While stopping into a club to by tickets for another oldies show, Garrett is recognized from his "WANTED" poster by the clerk, who gets shot to death before he can take any action. Following the murder, Garrett then heads to a sporting goods store to purchase sleeping bags, some rope, and a hunting knife. Meanwhile, Donna arranges to meet Anna at a local coffee shop (where, for the first time, she admits that it was Garrett who killed Megan, as well as being terrified of her husband), then take her to their house to get her girls back.

However, Garrett gets home first, and after Sally spills the beans about the plans, Garrett puts the girls in the station wagon and tears out only seconds after Donna and Anna pull up. Wanting to see her mom, Billie attempts to grab the steering wheel, causing Garrett to lose control of the car and causing a minor accident. At this point, Sally runs free, but Garrett grabs Billie and prepares to strangle her. Only seconds before he can do so, however, he is arrested at gunpoint by Lt. Dekker, who has been watching the scene unfold from a distance.

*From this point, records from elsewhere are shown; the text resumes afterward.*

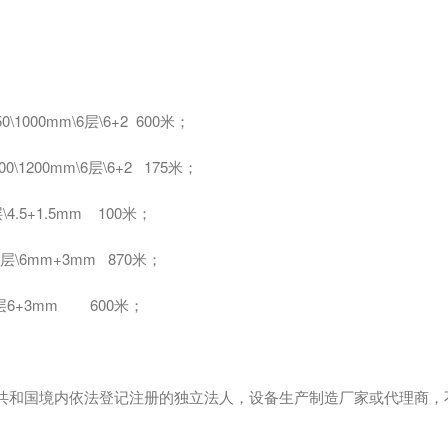
1000mm\6层\6+2 600米；
1200mm\6层\6+2 175米；
\4.5+1.5mm 100米；
5层\6mm+3mm 870米；
\5层6+3mm 600米；
民共和国境内依法登记注册的独立法人，设备生产制造厂家或代理商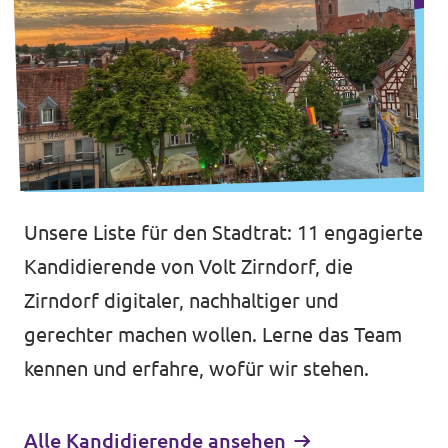
Unsere Liste für den Stadtrat: 11 engagierte
Kandidierende von Volt Zirndorf, die
Zirndorf digitaler, nachhaltiger und
gerechter machen wollen. Lerne das Team
kennen und erfahre, wofür wir stehen.
Alle Kandidierende ansehen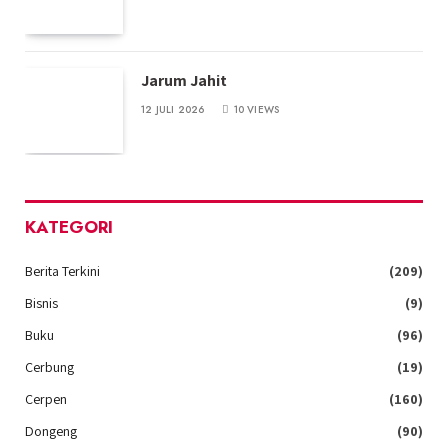
Jarum Jahit
12 JULI 2026
10
VIEWS
KATEGORI
Berita Terkini
(209)
Bisnis
(9)
Buku
(96)
Cerbung
(19)
Cerpen
(160)
Dongeng
(90)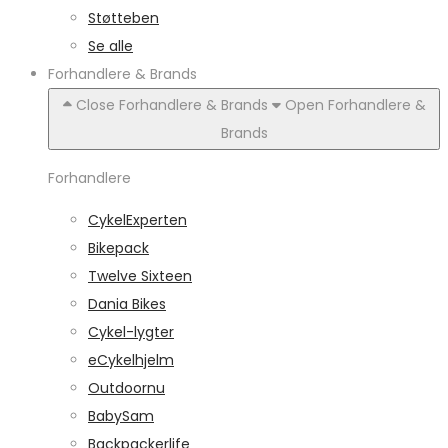
Støtteben
Se alle
Forhandlere & Brands
Close Forhandlere & Brands
Open Forhandlere &
Brands
Forhandlere
CykelExperten
Bikepack
Twelve Sixteen
Dania Bikes
Cykel-lygter
eCykelhjelm
Outdoornu
BabySam
Backpackerlife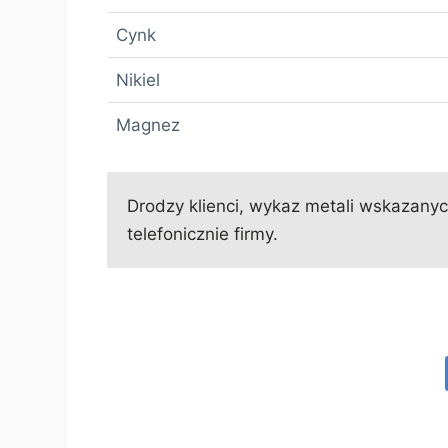
Cynk
Nikiel
Magnez
Drodzy klienci, wykaz metali wskazanych
telefonicznie firmy.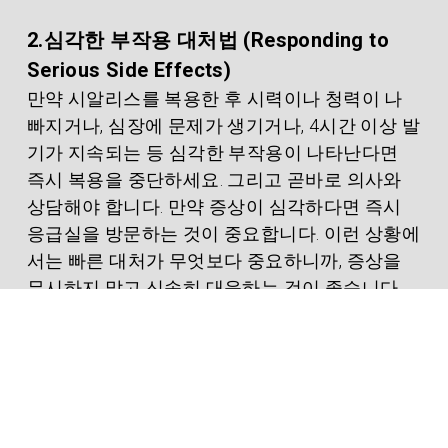
2.심각한 부작용 대처법 (Responding to 
Serious Side Effects)
만약 시알리스를 복용한 후 시력이나 청력이 나
빠지거나, 심장에 문제가 생기거나, 4시간 이상 발
기가 지속되는 등 심각한 부작용이 나타난다면 
즉시 복용을 중단하세요. 그리고 곧바로 의사와 
상담해야 합니다. 만약 증상이 심각하다면 즉시 
응급실을 방문하는 것이 중요합니다. 이런 상황에
서는 빠른 대처가 무엇보다 중요하니까, 증상을 
무시하지 말고 신속히 대응하는 것이 좋습니다.
부작용을 줄이는 팁
1.적절한 용량 선택 (Choosing the Right 
Dosage)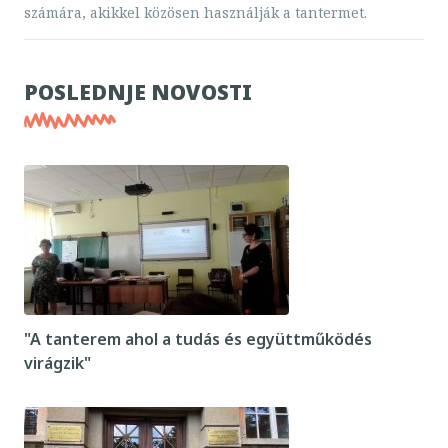
számára, akikkel közösen használják a tantermet.
POSLEDNJE NOVOSTI
"A tanterem ahol a tudás és együttműködés
virágzik"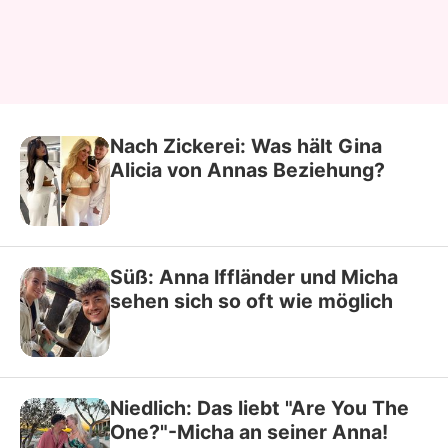
Nach Zickerei: Was hält Gina
Alicia von Annas Beziehung?
Süß: Anna Iffländer und Micha
sehen sich so oft wie möglich
Niedlich: Das liebt "Are You The
One?"-Micha an seiner Anna!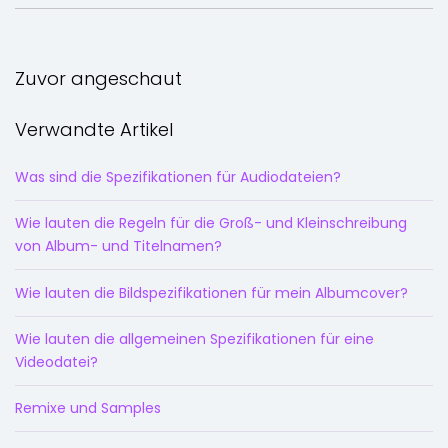
Zuvor angeschaut
Verwandte Artikel
Was sind die Spezifikationen für Audiodateien?
Wie lauten die Regeln für die Groß- und Kleinschreibung
von Album- und Titelnamen?
Wie lauten die Bildspezifikationen für mein Albumcover?
Wie lauten die allgemeinen Spezifikationen für eine
Videodatei?
Remixe und Samples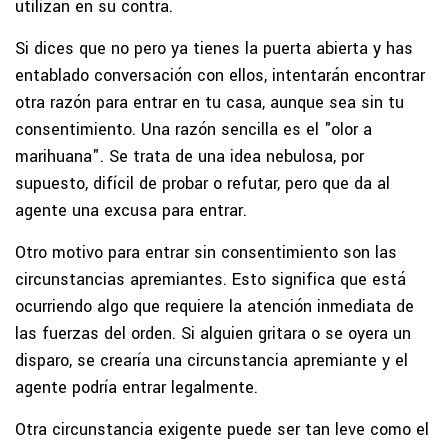
utilizan en su contra.
Si dices que no pero ya tienes la puerta abierta y has
entablado conversación con ellos, intentarán encontrar
otra razón para entrar en tu casa, aunque sea sin tu
consentimiento. Una razón sencilla es el "olor a
marihuana". Se trata de una idea nebulosa, por
supuesto, difícil de probar o refutar, pero que da al
agente una excusa para entrar.
Otro motivo para entrar sin consentimiento son las
circunstancias apremiantes. Esto significa que está
ocurriendo algo que requiere la atención inmediata de
las fuerzas del orden. Si alguien gritara o se oyera un
disparo, se crearía una circunstancia apremiante y el
agente podría entrar legalmente.
Otra circunstancia exigente puede ser tan leve como el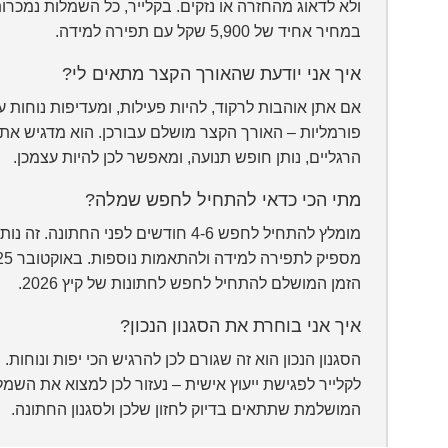
ולא לדאוג מהחזרה או נזקים. בקלייר, כל השמלות נמכרו
במחיר אחיד של 5,900 שקל עם תפירה למידה.
איך אני יודעת שהאורך הקצר מתאים לי?
אם אתן אוהבות לרקוד, להיות פעילות, ומעדיפות נוחות על
פורמליות – האורך הקצר מושלם עבורכן. הוא מדגיש את
הרגליים, נותן חופש תנועה, ומאפשר לכן להיות עצמכן.
מתי הכי כדאי להתחיל לחפש שמלה?
מומלץ להתחיל לחפש 4-6 חודשים לפני החתונה. זה נו
הזמן המושלם להתחיל לחפש לחתונות של קיץ 2026.
איך אני בוחרת את הסגנון הנכון?
הסגנון הנכון הוא זה שגורם לכן להרגיש הכי יפות ונוחות. 
לקלייר לפגישת ייעוץ אישית – נעזור לכן למצוא את השמ
המושלמת שתתאים בדיוק לחזון שלכן ולסגנון החתונה.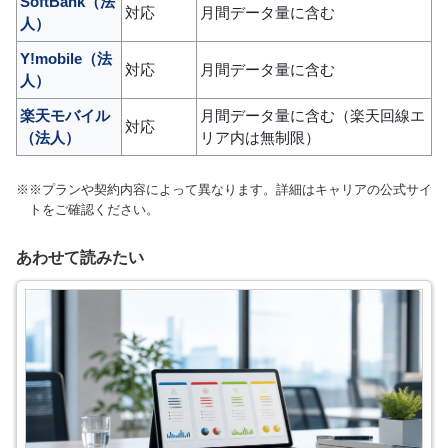
SoftBank（法
対応
月間データ量に含む
人）
Y!mobile（法
対応
月間データ量に含む
人）
楽天モバイル
月間データ量に含む（楽天回線エ
対応
（法人）
リア内は無制限）
※プランや契約内容によって異なります。詳細はキャリアの公式サイ
トをご確認ください。
あわせて読みたい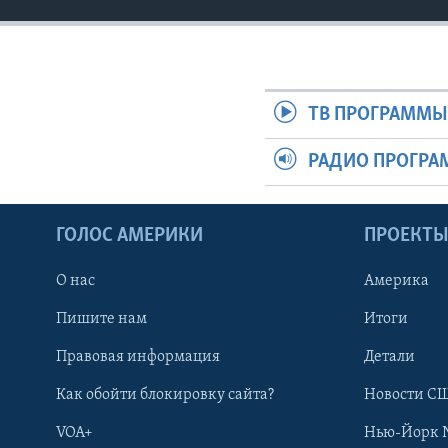
ТВ ПРОГРАММ
РАДИО ПРОГР
ГОЛОС АМЕРИКИ
ПРОЕКТ
О нас
Америка
Пишите нам
Итоги
Правовая информация
Детали
Как обойти блокировку сайта?
Новости СШ
VOA+
Нью-Йорк 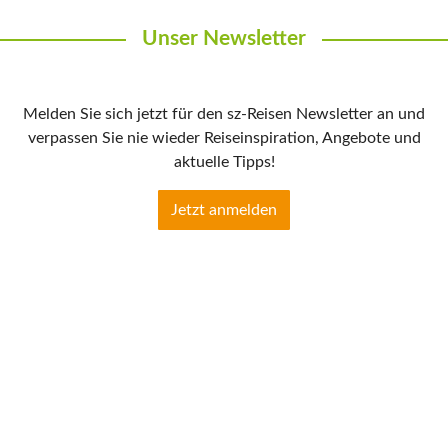
Unser Newsletter
Melden Sie sich jetzt für den sz-Reisen Newsletter an und
verpassen Sie nie wieder Reiseinspiration, Angebote und
aktuelle Tipps!
Jetzt anmelden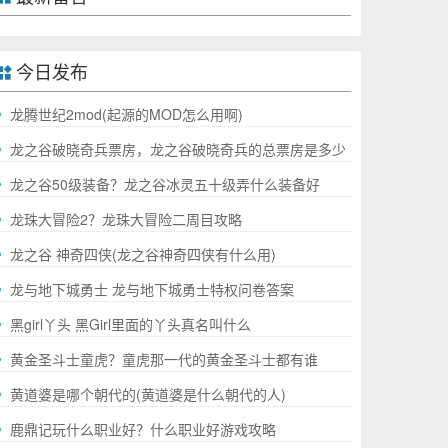
今日发布
龙腾世纪2mod(起源的MOD怎么用啊)
龙之谷破晓奇兵票房，龙之谷破晓奇兵的总票房是多少
哪
龙之谷50级装备？龙之谷冰灵五十级弄什么装备好
龙珠大冒险2？龙珠大冒险二周目攻略
龙之谷 神奇四侠(龙之谷神奇四侠有什么用)
龙与地下城勇士 龙与地下城勇士特权问卷答案
黑girl丫头 黑Girl里面的丫头真名叫什么
黄金圣斗士童虎？童虎那一代的黄金圣斗士都有谁
黄道婆是哪个朝代的(黄道婆是什么朝代的人)
鹿鼎记玩什么职业好？什么职业好游戏攻略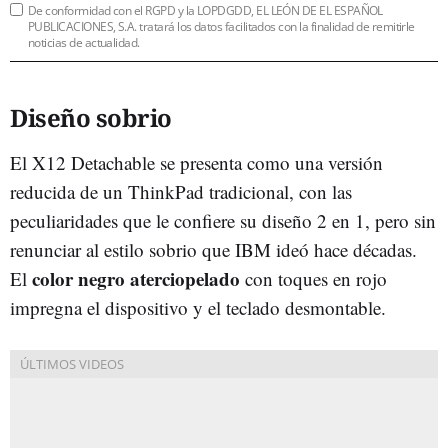
De conformidad con el RGPD y la LOPDGDD, EL LEÓN DE EL ESPAÑOL
PUBLICACIONES, S.A. tratará los datos facilitados con la finalidad de remitirle
noticias de actualidad.
Diseño sobrio
El X12 Detachable se presenta como una versión
reducida de un ThinkPad tradicional, con las
peculiaridades que le confiere su diseño 2 en 1, pero sin
renunciar al estilo sobrio que IBM ideó hace décadas.
color negro aterciopelado
El
con toques en rojo
impregna el dispositivo y el teclado desmontable.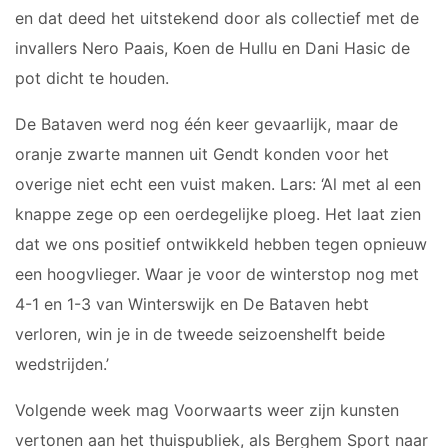
JO12-2JM
en dat deed het uitstekend door als collectief met de
JO12-3
invallers Nero Paais, Koen de Hullu en Dani Hasic de
JO12-4JM
pot dicht te houden.
JO12-5JM
De Bataven werd nog één keer gevaarlijk, maar de
JO13-1
JO13-2
oranje zwarte mannen uit Gendt konden voor het
JO13-3
overige niet echt een vuist maken. Lars: ‘Al met al een
JO13-4
knappe zege op een oerdegelijke ploeg. Het laat zien
MO13-1
dat we ons positief ontwikkeld hebben tegen opnieuw
een hoogvlieger. Waar je voor de winterstop nog met
MINI'S
4-1 en 1-3 van Winterswijk en De Bataven hebt
verloren, win je in de tweede seizoenshelft beide
4-5 jarigen
wedstrijden.’
6-jarigen
Volgende week mag Voorwaarts weer zijn kunsten
ZAAL
vertonen aan het thuispubliek, als Berghem Sport naar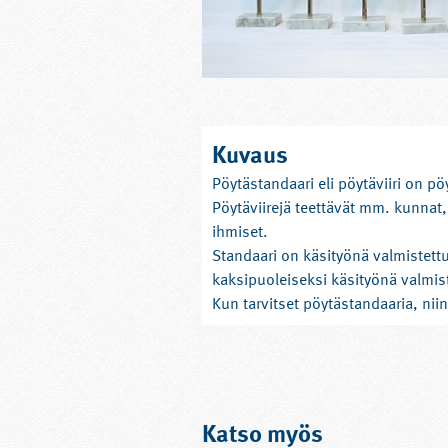
Kuvaus
Pöytästandaari eli pöytäviiri on 
Pöytäviirejä teettävät mm. kunnat,
ihmiset.
Standaari on käsityönä valmistettu
kaksipuoleiseksi käsityönä valmiste
Kun tarvitset pöytästandaaria, ni
Katso myös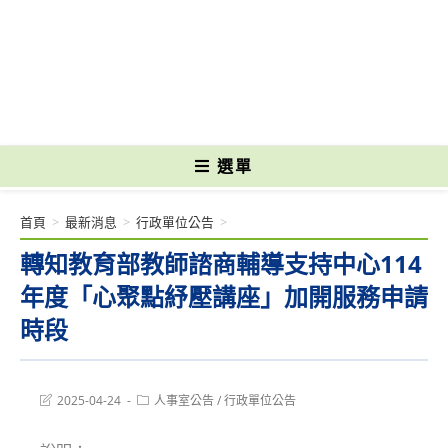
跳
轉
國立光復高級商工職業學校 National Kuangfu Commercial and Industrial
至
Vocational High School
主
要
內
容
選單
首頁
>
最新消息
>
行政單位公告
>
轉知教育部教師諮商輔導支持中心114
年度「心聚點紓壓講座」加開服務申請
時段
Post
Post
2025-04-24
人事室公告
/
行政單位公告
last
category:
modified: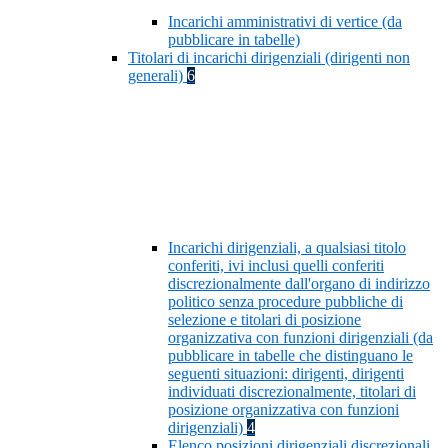
Incarichi amministrativi di vertice (da
pubblicare in tabelle)
Titolari di incarichi dirigenziali (dirigenti non
generali)
6
Incarichi dirigenziali, a qualsiasi titolo
conferiti, ivi inclusi quelli conferiti
discrezionalmente dall'organo di indirizzo
politico senza procedure pubbliche di
selezione e titolari di posizione
organizzativa con funzioni dirigenziali (da
pubblicare in tabelle che distinguano le
seguenti situazioni: dirigenti, dirigenti
individuati discrezionalmente, titolari di
posizione organizzativa con funzioni
dirigenziali)
4
Elenco posizioni dirigenziali discrezionali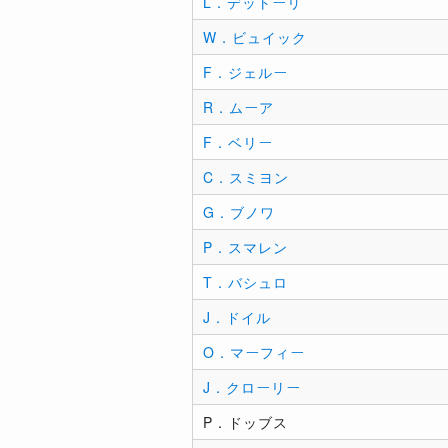
L．デットーリ
W．ビュイック
F．ジェルー
R．ムーア
F．ベリー
C．スミヨン
G．ブノワ
P．スマレン
T．バシュロ
J．ドイル
O．マーフィー
J．クローリー
P．ドッブス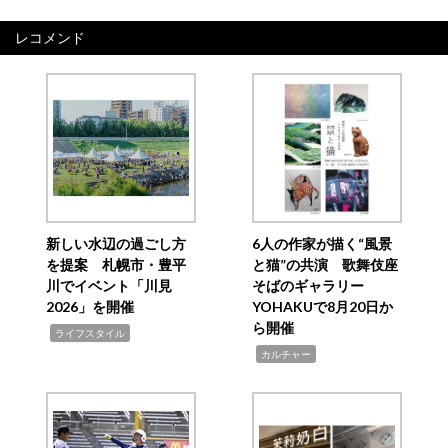
レコメンド
新しい水辺の過ごし方
6人の作家が描く“風景
を提案 札幌市・豊平
と猫”の共演 歌舞伎座
川でイベント「川見
そばのギャラリー
2026」を開催
YOHAKUで8月20日か
ら開催
,
ライフスタイル
,
カルチャー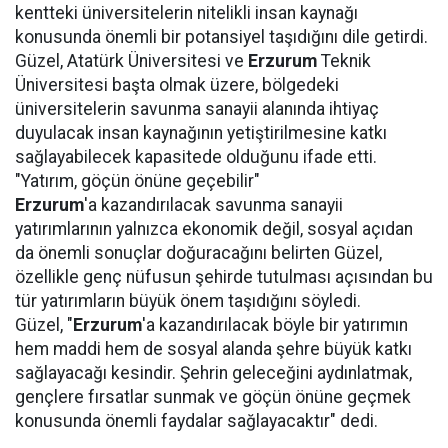
kentteki üniversitelerin nitelikli insan kaynağı
konusunda önemli bir potansiyel taşıdığını dile getirdi.
Güzel, Atatürk Üniversitesi ve
Erzurum
Teknik
Üniversitesi başta olmak üzere, bölgedeki
üniversitelerin savunma sanayii alanında ihtiyaç
duyulacak insan kaynağının yetiştirilmesine katkı
sağlayabilecek kapasitede olduğunu ifade etti.
"Yatırım, göçün önüne geçebilir"
Erzurum
'a kazandırılacak savunma sanayii
yatırımlarının yalnızca ekonomik değil, sosyal açıdan
da önemli sonuçlar doğuracağını belirten Güzel,
özellikle genç nüfusun şehirde tutulması açısından bu
tür yatırımların büyük önem taşıdığını söyledi.
Güzel, "
Erzurum
'a kazandırılacak böyle bir yatırımın
hem maddi hem de sosyal alanda şehre büyük katkı
sağlayacağı kesindir. Şehrin geleceğini aydınlatmak,
gençlere fırsatlar sunmak ve göçün önüne geçmek
konusunda önemli faydalar sağlayacaktır" dedi.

While Sally is happy to be reunited with her mother, Billie is angry over Anna allegedly killing Laura, but Anna tells her that Garrett lied to her, and Laura is safe and sound. Softening, Billie recalls how she kept from forgetting her mother: by remembering their day together in the park. At this point, she tells Anna, "Mama, I want to be Billie again", and runs to her mother's arms as the film ends.